安全保障

被災地で自衛隊がアメリカ海兵隊に後れを取った理由美談だけで済ませてはいけない「震災と自衛隊」

2012.03.15(木)  北村 淳

「自衛隊との連携は概ね大成功であり、今後発動されるであろうアジア太平洋地域における人道支援・災害救助(HA/DR活動)における日米共同作戦が順調に実施できることを確信している(注:HA=Humanitarian Assistance、DR=Disaster Relief)。

 自衛隊は大活躍したと思う。とりわけ、震災津波被災地への10万名の緊急動員に対処した折木統幕長のリーダーシップは極めて優れていた。

 また原発事故対処でも、聞くところによると初期対応に逡巡していた政府を説得して果敢にヘリコプターを出動させた決断は見事で、彼こそナショナルヒーローとして高く評価されたのだろう?」

 東日本大震災救援のために自衛隊と実施した共同作戦であるトモダチ作戦に指揮下の第31海兵遠征隊をはじめとする諸部隊を投入したアメリカ海兵隊太平洋海兵隊司令官ティーセン(Thiessen)中将は、このようにトモダチ作戦を振り返って筆者に語った。

 自衛隊とは何の関係もない一個人との私的会話である以上、中将の言葉は「外交辞令」などではなく、強大な太平洋海兵隊を指揮する軍人の率直な感想と考えて差し支えない。

 このような評価をアメリカ海兵隊最高首脳の1人が口にしているからには、国防総省はもとより国務省やホワイトハウスの高官たちも日本側の「しかるべき人々」に対して同様の評価を口にしているはずである。

 そのような賛辞を受けた日本側は「アメリカ軍も自衛隊の活動を高く評価している」と自衛隊の活躍を再評価することになるのであろうが、災害救援活動それ自体に対する評価と、その後の対応に対する評価とは無関係であることまでは、おそらく誰も口にしないであろう。

 つまり、作戦実施後に教訓を引き出し、それらをもとに将来への備えを開始する過程まで含めて、作戦の評価をしなければならないという軍事常識に従うならば、「東日本大震災に対する救援活動は概ね成功であった」と満足できるのであろうか?

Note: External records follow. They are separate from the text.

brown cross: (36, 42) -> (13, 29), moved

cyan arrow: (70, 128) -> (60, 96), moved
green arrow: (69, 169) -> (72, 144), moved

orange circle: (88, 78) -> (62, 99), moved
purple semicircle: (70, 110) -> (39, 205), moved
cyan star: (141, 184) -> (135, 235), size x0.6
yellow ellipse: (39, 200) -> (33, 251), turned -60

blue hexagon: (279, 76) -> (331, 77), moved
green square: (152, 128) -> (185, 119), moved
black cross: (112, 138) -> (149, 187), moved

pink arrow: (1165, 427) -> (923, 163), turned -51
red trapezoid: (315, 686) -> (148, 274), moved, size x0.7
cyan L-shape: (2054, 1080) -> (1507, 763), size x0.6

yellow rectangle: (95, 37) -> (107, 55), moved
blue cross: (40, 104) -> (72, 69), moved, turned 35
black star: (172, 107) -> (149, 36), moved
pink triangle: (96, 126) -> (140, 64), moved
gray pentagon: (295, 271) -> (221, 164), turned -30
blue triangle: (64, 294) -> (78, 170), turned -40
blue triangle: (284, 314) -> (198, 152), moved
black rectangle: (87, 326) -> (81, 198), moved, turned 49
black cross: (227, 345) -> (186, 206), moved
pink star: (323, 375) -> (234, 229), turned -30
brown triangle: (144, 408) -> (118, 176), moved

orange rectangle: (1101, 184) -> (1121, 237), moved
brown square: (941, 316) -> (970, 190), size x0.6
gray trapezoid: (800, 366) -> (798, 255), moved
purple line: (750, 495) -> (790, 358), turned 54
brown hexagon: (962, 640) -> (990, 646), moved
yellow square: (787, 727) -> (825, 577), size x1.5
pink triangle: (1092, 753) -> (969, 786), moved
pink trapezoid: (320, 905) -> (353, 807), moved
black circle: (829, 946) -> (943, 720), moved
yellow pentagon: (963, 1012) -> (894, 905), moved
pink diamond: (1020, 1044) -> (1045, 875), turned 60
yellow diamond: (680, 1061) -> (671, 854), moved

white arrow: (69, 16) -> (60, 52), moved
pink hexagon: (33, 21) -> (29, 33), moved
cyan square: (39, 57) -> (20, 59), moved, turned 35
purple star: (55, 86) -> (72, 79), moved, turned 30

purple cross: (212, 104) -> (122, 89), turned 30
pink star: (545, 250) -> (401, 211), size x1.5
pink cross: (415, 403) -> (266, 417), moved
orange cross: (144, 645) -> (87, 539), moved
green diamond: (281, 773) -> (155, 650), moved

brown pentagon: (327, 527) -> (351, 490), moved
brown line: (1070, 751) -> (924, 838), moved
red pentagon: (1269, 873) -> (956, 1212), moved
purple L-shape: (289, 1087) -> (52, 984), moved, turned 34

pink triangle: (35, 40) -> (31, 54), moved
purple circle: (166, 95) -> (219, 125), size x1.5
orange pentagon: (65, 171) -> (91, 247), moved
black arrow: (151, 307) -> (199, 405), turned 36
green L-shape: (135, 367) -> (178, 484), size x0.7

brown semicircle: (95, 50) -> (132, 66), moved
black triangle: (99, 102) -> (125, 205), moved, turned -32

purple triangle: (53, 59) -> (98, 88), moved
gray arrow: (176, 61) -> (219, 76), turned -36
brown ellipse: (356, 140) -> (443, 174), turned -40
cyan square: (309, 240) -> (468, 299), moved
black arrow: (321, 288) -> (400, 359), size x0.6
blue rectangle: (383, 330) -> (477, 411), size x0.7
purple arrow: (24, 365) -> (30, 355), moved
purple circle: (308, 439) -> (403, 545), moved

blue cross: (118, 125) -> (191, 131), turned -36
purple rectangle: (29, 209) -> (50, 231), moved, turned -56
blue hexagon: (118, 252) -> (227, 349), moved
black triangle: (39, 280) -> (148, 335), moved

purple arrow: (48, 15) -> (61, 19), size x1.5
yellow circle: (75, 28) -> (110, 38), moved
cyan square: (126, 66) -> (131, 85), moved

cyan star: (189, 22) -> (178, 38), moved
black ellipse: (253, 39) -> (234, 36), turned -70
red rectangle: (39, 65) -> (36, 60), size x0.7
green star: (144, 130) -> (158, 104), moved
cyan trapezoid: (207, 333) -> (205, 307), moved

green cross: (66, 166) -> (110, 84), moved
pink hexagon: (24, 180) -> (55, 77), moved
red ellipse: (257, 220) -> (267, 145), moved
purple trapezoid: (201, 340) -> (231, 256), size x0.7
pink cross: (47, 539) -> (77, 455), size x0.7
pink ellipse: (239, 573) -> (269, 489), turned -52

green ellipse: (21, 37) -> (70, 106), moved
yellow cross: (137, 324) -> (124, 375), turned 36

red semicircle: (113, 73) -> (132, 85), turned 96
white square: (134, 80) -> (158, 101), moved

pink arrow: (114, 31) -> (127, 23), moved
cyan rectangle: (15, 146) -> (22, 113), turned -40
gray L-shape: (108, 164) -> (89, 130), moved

 果たして、教訓を真摯に引き出したのであろうか? 教訓を生かすべき施策が具体的に始動しているのであろうか?

米国の真の軍人が抱く疑問、自衛隊は軍事的教訓を得たのか

 上記のティーセン将軍の評価と似通った感想を、実際にトモダチ作戦に参加し指揮を執った海兵隊や海軍の将校たちは口にする。しかし、そのような賛辞と平行して、救援活動から得るべき教訓や教訓に対する対処状況に関する疑問なども指摘している。